Dry spices have a longer shelf life, which makes them essential for everyday use. Mustard powder, oregano, chili powder, cumin and rosemary add a delicious flavor to bland dishes. For example, pour chili powder over black beans or sprinkle rosemary over chicken breasts.

In addition to adding authentic flavors to your meals, herbs and spices replace unhealthy additives such as added salt, extra fat and sugar additives such as barbecue sauce and ketchup.

However, using herbs and spices doesn't mean you should give up fats altogether." A great way to incorporate healthy fats is with versatile foods such as avocados, nuts or nut butters, seeds and oily fish. Adding these whole foods to your meals will ensure you get a range of nutrients including fiber and protein.

9. don't forget your protein

Skip processed proteins such as preservative-packed hot dogs and sausages in favor of lean, natural proteins.
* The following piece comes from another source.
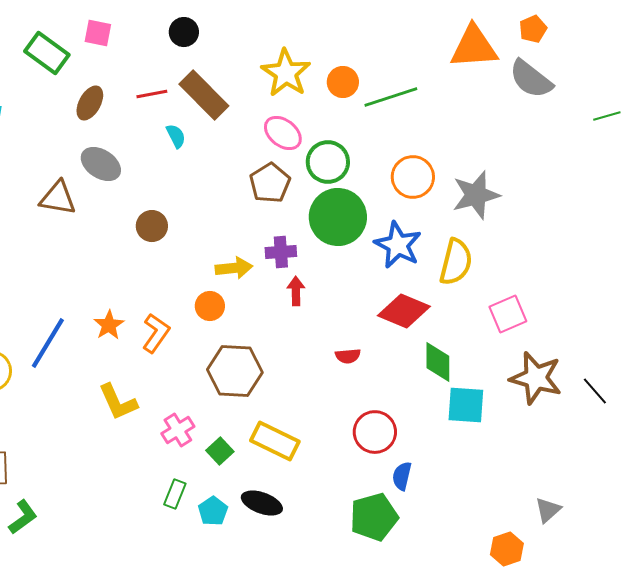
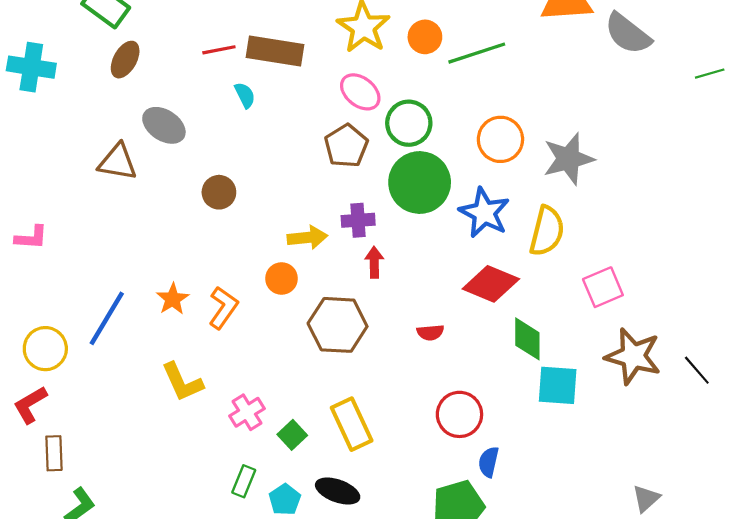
brown rectangle: (204, 95) -> (275, 51), turned -36
brown ellipse: (90, 103) -> (125, 60), moved
brown hexagon: (235, 371) -> (338, 325), moved
yellow rectangle: (275, 441) -> (352, 424), turned 39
Lean beef, such as flank steak or tenderloin, white meat poultry and seafood are all healthy choices.

Put these on the grill, bake them in the oven, add sautéed fries, or bake them in a pan of vegetables and herbs.

Beans are also a nutritious, heart-healthy source of protein. When you first start cooking, canned beans will become your best friend. Buy low-sodium canned black beans, canned red kidney beans, etc. Put them in a slow cooker with diced tomatoes, minced garlic, diced onions and chili powder to make a vegetarian chili that is sure to please.

10 Cooking Tips Every Beginning Chef Needs to Know

10. always have these basic foods on hand

A well-stocked pantry can make the difference between cooking at home and ordering take-out. Items to keep include chicken broth, brown rice, unsalted or low sodium canned beans, diced tomatoes, balsamic vinegar and whole wheat pasta.

Even if you only have 10 minutes to cook, you'll have the ingredients on hand faster than a pizza delivery.